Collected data
▬▬▬

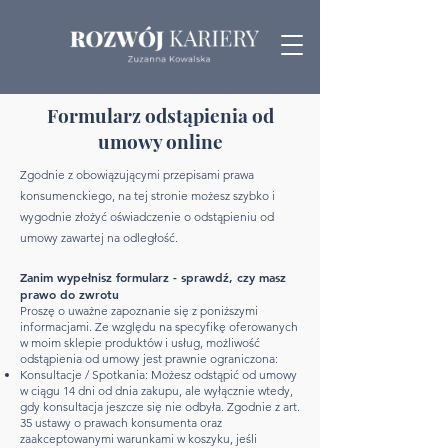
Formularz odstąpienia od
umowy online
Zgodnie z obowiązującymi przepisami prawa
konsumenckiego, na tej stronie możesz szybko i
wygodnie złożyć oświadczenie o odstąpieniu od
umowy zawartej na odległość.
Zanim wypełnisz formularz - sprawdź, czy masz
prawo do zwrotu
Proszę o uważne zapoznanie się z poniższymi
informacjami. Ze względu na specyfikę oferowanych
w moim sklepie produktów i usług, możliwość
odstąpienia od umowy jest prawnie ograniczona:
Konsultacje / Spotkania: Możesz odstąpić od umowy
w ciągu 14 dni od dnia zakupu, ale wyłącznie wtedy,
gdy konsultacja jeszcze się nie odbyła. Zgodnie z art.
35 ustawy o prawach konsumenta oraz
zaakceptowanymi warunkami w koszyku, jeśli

▬▬▬

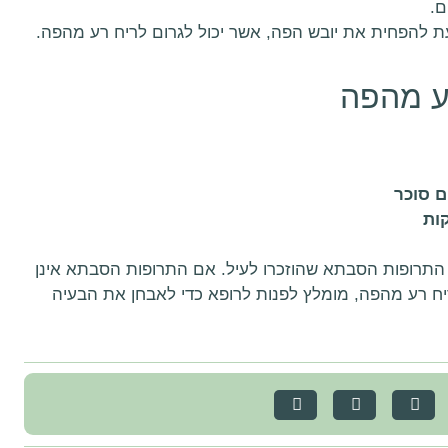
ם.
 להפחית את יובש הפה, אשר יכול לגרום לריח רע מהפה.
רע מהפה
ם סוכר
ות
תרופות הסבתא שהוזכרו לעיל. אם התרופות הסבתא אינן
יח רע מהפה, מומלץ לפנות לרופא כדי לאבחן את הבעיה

▬▬▬

» **PROMPT**
There is a run of lines above from the one with "wygodnie złożyć oświadczenie o odstąpieniu od" to the one with "zaakceptowanymi warunkami w koszyku, jeśli"; print exactly that run, both ends included, and nothing else.

» **REPLY TO THE TASK**
wygodnie złożyć oświadczenie o odstąpieniu od
umowy zawartej na odległość.
Zanim wypełnisz formularz - sprawdź, czy masz
prawo do zwrotu
Proszę o uważne zapoznanie się z poniższymi
informacjami. Ze względu na specyfikę oferowanych
w moim sklepie produktów i usług, możliwość
odstąpienia od umowy jest prawnie ograniczona:
Konsultacje / Spotkania: Możesz odstąpić od umowy
w ciągu 14 dni od dnia zakupu, ale wyłącznie wtedy,
gdy konsultacja jeszcze się nie odbyła. Zgodnie z art.
35 ustawy o prawach konsumenta oraz
zaakceptowanymi warunkami w koszyku, jeśli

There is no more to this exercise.